What is the difference between the pose of a robot and the configuration of a robot?

Question

Do "configuration" and "pose" means the same thing? If not what is the difference?

Answer 1

Do "configuration" and "pose" means the same thing?

No.

---

One of the most clear definitions of 'pose' that I've heard is in Peter Corke's Robotics, Vision and Control (RVC). It states that:

"The position and orientation of a coordinate frame is known as its pose and is shown graphically as a set of coordinate axes. The relative pose of a frame with respect to a reference coordinate frame is denoted by the symbol ξ".

The following figure is figure 2.2 in RVC:

The point P can be described by coordinate vectors relative to either frame {A} or {B}. The pose of {B} relative to {A} is $ ^{A} ξ _{B} $

---

The 'configuration' of a robot is a set of scalar parameters that specify the positions of all of the robot's points relative to some fixed coordinate system. This can be expressed as a vector of positions and orientations, for example:

q = ($x$, $y$, $\theta$)

or

q = (($x$, $y$, $z$, $\alpha$, $\beta$, $\gamma$))

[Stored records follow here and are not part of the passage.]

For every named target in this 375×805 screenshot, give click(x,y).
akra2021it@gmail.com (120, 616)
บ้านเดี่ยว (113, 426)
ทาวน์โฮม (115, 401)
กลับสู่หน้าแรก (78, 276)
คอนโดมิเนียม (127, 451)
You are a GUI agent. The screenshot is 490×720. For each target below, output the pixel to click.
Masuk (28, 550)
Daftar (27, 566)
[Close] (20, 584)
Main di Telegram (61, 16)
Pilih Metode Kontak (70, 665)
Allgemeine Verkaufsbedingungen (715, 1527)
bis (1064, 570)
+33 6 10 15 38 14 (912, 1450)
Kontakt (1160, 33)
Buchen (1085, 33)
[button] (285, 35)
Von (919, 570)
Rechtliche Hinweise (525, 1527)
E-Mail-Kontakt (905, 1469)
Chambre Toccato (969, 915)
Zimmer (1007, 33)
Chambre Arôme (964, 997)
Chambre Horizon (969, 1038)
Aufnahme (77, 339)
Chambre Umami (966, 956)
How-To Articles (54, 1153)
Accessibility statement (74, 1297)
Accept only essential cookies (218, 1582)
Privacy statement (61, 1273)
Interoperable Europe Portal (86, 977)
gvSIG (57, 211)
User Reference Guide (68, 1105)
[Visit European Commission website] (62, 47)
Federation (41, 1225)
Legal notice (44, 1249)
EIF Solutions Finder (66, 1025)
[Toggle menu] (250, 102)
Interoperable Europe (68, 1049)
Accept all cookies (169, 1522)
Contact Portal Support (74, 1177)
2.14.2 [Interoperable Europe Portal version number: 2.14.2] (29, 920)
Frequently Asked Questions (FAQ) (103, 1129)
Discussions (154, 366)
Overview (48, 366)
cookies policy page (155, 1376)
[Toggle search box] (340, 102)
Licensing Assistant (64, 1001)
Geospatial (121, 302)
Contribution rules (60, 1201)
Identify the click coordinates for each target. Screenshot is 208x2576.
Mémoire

The set of all possible configurations is the 'configuration space', or 'C-space'.

---

If we consider the two-link planar manipulator with 2 revolute joints (2R-arm), shown here (taken from fig 7.3 in RVC):

The configuration can be expressed in terms of just the two joint angles $\theta _{1}$ and $\theta _{2}$, while the configuration space is the set of all possible combinations of the joint angles $\theta _{1}$ and $\theta _{2}$.

Note that configurations are not necessarily unique. For this robot, there are two possible configurations that result in the same end-effector position, but the end effector will have a different orientation in each case.

---

A worked example using MATLAB can be found in the Analyzing a 2-joint planar robot arm lesson on Peter's QUT Robot academy. This includes a visual description of the 2R-arm shown above.